Is it too far-fetched to see those empty supermarket shelves, and the accompanying consciousness of absence, as a metaphor for the consequences of Brexit? Now there are just gaps, deeply felt nothingness, and a poignant sense of lost possibility. Something that should be there isn’t there anymore and this lack feels wrong, and not just because of the inconvenience of a courgette shortage, or having to shop around to find your favourite beer.

We can adapt to this if we have to. Human beings are very good at getting used to things, particularly gradual change. Stiff upper lip and all that. These are not very serious problems compared with the worst kinds of absences: the absence of water, food, clothing, medicines, and shelter, or the absences of people whom we love who have died.

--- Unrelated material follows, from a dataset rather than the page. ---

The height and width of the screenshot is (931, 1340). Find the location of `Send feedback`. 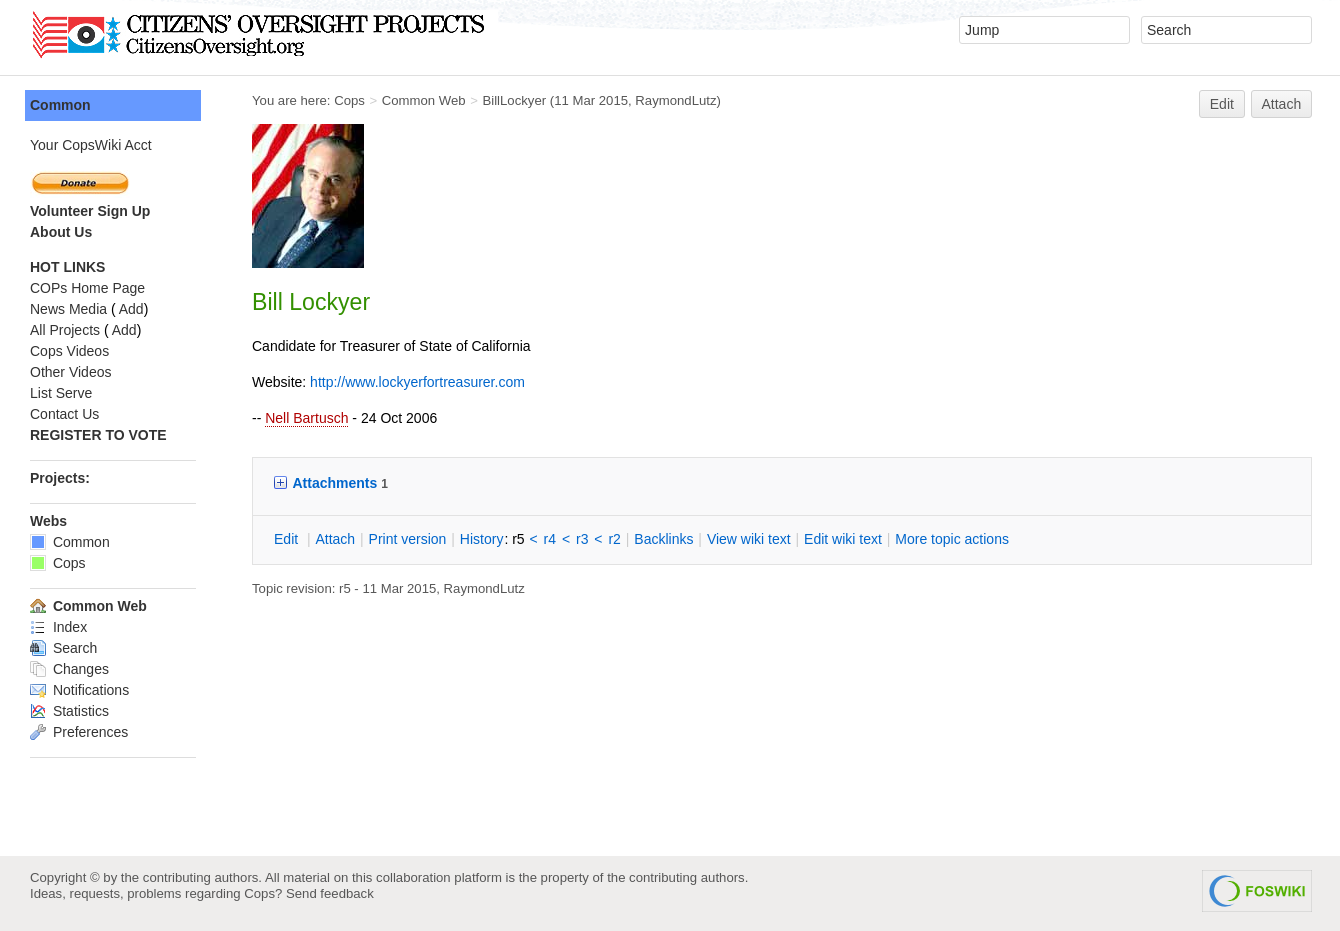

Send feedback is located at coordinates (330, 893).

We know that the intensity of a sense of loss can diminish with time, as can the intensity of grief. Perhaps sparse shelves will become the new normal and shops will find discreet ways of hiding what’s happening. Maybe we’ll acclimatise.

Shoppers may adjust their expectations about what they will find and will be happy to find anything. But at the moment, a trip to the supermarket is haunted with a sense of absence. If the missing foodstuff shows up again it will be very welcome.